3.4 Artificial Endosperm
Unlike zygotic embryos, somatic embryos are devoid of protective seed coat and endosperm which necessitates the coating material to be supplemented with nutrients and growth regulators such as 0.5 mg/L indoleacetic acid (IAA), 0.5 mg/L naphthalene acetic acid (NAA), 2 mg/L 6-benzyl aminopurine (BA), 2 mg/L Fe-EDTA and 30 g/L sucrose, which acts like artificial endosperm (Murashige and Skoog 1962). These added nutrients and growth regulators in the encapsulation material contribute by enhancing germination efficiency and viability of the somatic embryos. It has been suggested that storage of artificial seeds at 4 °C may help to retain their viability for a longer duration, i.e. up to 6 months. Addition of fungicides, pesticides, antibiotics, and microorganism such as rhizobia into the coating material has also been recommended to protect somatic embryos from desiccation and mechanical damage (Saiprasad 2001). Artificial seed production is considered successful only when the produced seeds are vigorous and their conversion efficiency is high. It has been reported that activated charcoal when added into the coating material, the vigour and conversion efficiency of coated somatic embryos were enhanced. When sodium alginate breaks up in the presence of charcoal, an increase in the respiration of somatic embryos occurs. Besides, activated charcoal withholds the nutrients within the gel matrix and also responsible for their moderate release to the growing somatic embryo (Saiprasad 2001).

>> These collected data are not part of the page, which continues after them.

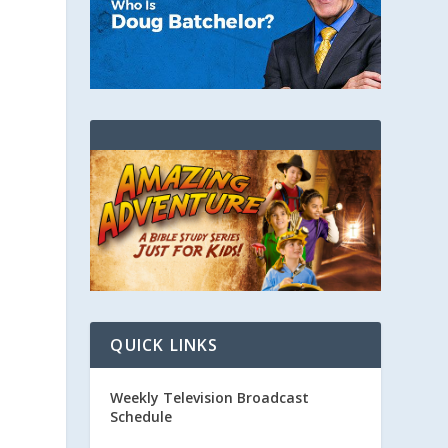
QUICK LINKS
Weekly Television Broadcast
Schedule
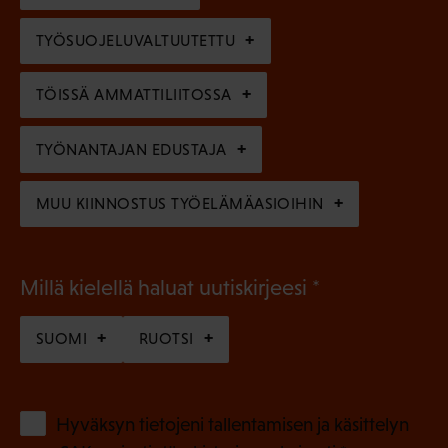
)
l
e
TYÖSUOJELUVALTUUTETTU
i
n
n
)
TÖISSÄ AMMATTILIITOSSA
e
n
TYÖNANTAJAN EDUSTAJA
)
MUU KIINNOSTUS TYÖELÄMÄASIOIHIN
(
Millä kielellä haluat uutiskirjeesi
P
SUOMI
RUOTSI
a
k
o
(
Hyväksyn tietojeni tallentamisen ja käsittelyn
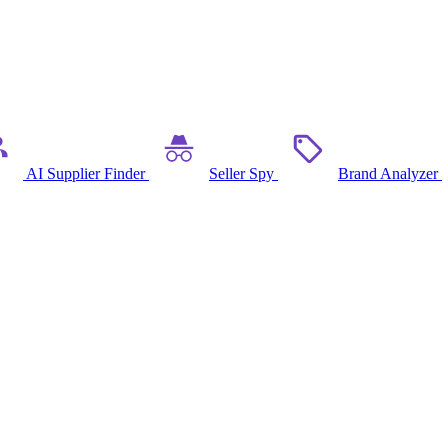
AI Supplier Finder
Seller Spy
Brand Analyzer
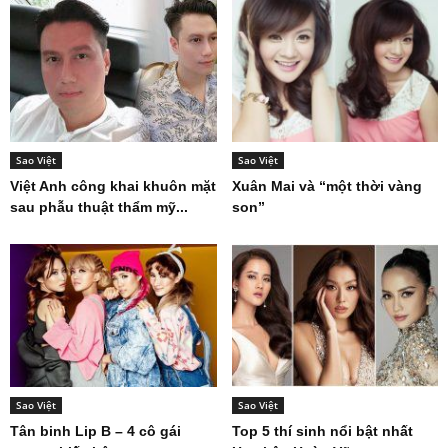
Sao Việt
Sao Việt
Việt Anh công khai khuôn mặt
Xuân Mai và “một thời vàng
sau phẫu thuật thẩm mỹ...
son”
Sao Việt
Sao Việt
Tân binh Lip B – 4 cô gái
Top 5 thí sinh nổi bật nhất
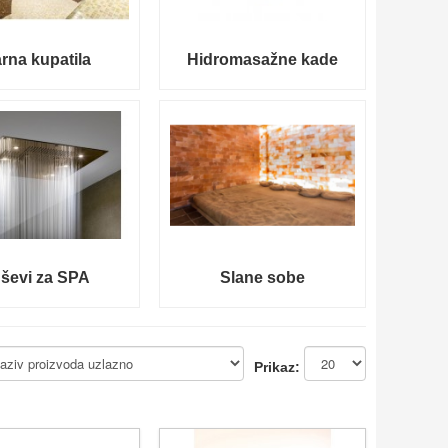
rna kupatila
Hidromasažne kade
ševi za SPA
Slane sobe
Prikaz:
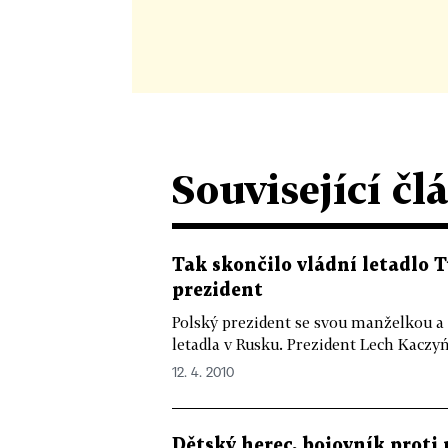
Související čl
Tak skončilo vládní letadlo 
prezident
Polský prezident se svou manželkou a d
letadla v Rusku. Prezident Lech Kaczyńs
12. 4. 2010
Dětský herec, bojovník proti 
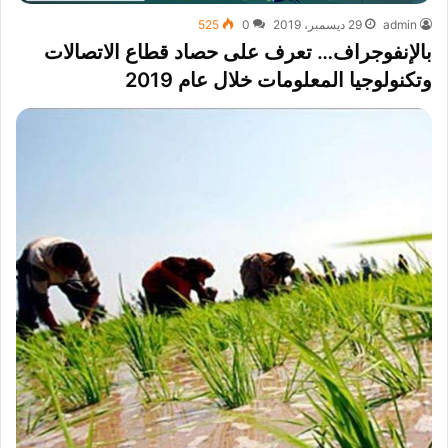
admin
29 ديسمبر، 2019
0
525
بالإنفوجراف… تعرف على حصاد قطاع الاتصالات
وتكنولوجيا المعلومات خلال عام 2019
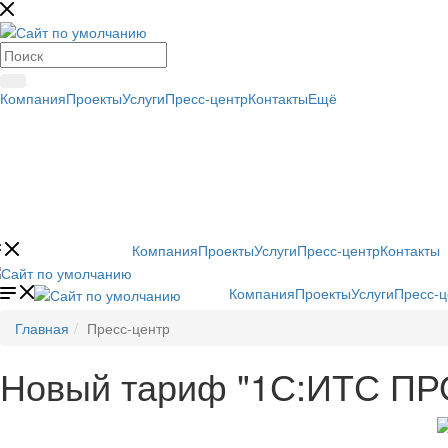
Компания
Проекты
Услуги
Пресс-центр
Контакты
Ещё
Компания
Проекты
Услуги
Пресс-центр
Контакты
Компания
Проекты
Услуги
Пресс-ц
Главная
Пресс-центр
Новый тариф "1С:ИТС ПР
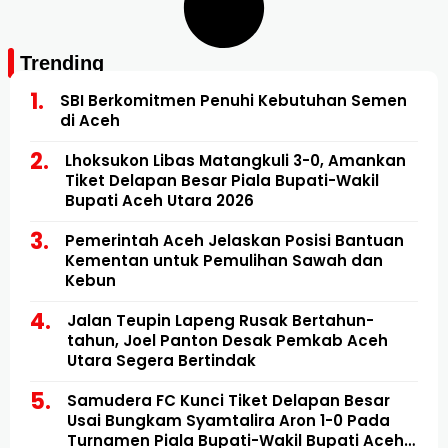
Trending
SBI Berkomitmen Penuhi Kebutuhan Semen
di Aceh
Lhoksukon Libas Matangkuli 3-0, Amankan
Tiket Delapan Besar Piala Bupati-Wakil
Bupati Aceh Utara 2026
Pemerintah Aceh Jelaskan Posisi Bantuan
Kementan untuk Pemulihan Sawah dan
Kebun
Jalan Teupin Lapeng Rusak Bertahun-
tahun, Joel Panton Desak Pemkab Aceh
Utara Segera Bertindak
Samudera FC Kunci Tiket Delapan Besar
Usai Bungkam Syamtalira Aron 1-0 Pada
Turnamen Piala Bupati-Wakil Bupati Aceh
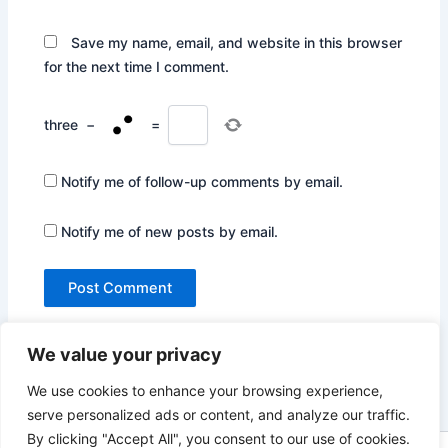
Save my name, email, and website in this browser
for the next time I comment.
three
−
=
Notify me of follow-up comments by email.
Notify me of new posts by email.
We value your privacy
We use cookies to enhance your browsing experience,
serve personalized ads or content, and analyze our traffic.
By clicking "Accept All", you consent to our use of cookies.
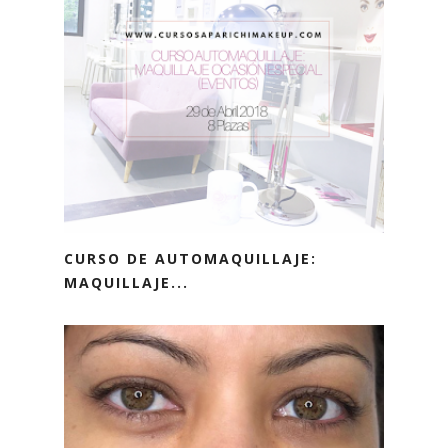
CURSO DE AUTOMAQUILLAJE:
MAQUILLAJE...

4 Steps of Producing Artificial Seeds
Although the production of artificial seeds may vary among different species as per their type, need and economic viability, but in general, a process of making artificial seed has been outlined by Redenbaugh et al. (1987). The process includes (1) technological and commercial potentiality based crop selection, (2) establishment of species specific procedure for the development of somatic embryo, (3) protocol standardization for the clonal production system in order to obtain viable, mature embryos with the ability to convert in to normal plants, (4) self-regulated embryo production, (5) post-treatment, i.e. induction of quiescence in mature embryos, (6) embryo coating, (7) standardization of artificial endosperm, (8) extensive production of seeds, (9) streamlining the procedures required for plant growth in green house and field conditions, (10) pests and disease control, if any.
5 Types of Artificial Seeds
Artificial seeds can be categorized as (1) desiccated or hydrated (Ara et al. 2000; Bapat and Mhatre 2005) and (2) uncoated quiescent or uncoated non-quiescent (Grey 2003).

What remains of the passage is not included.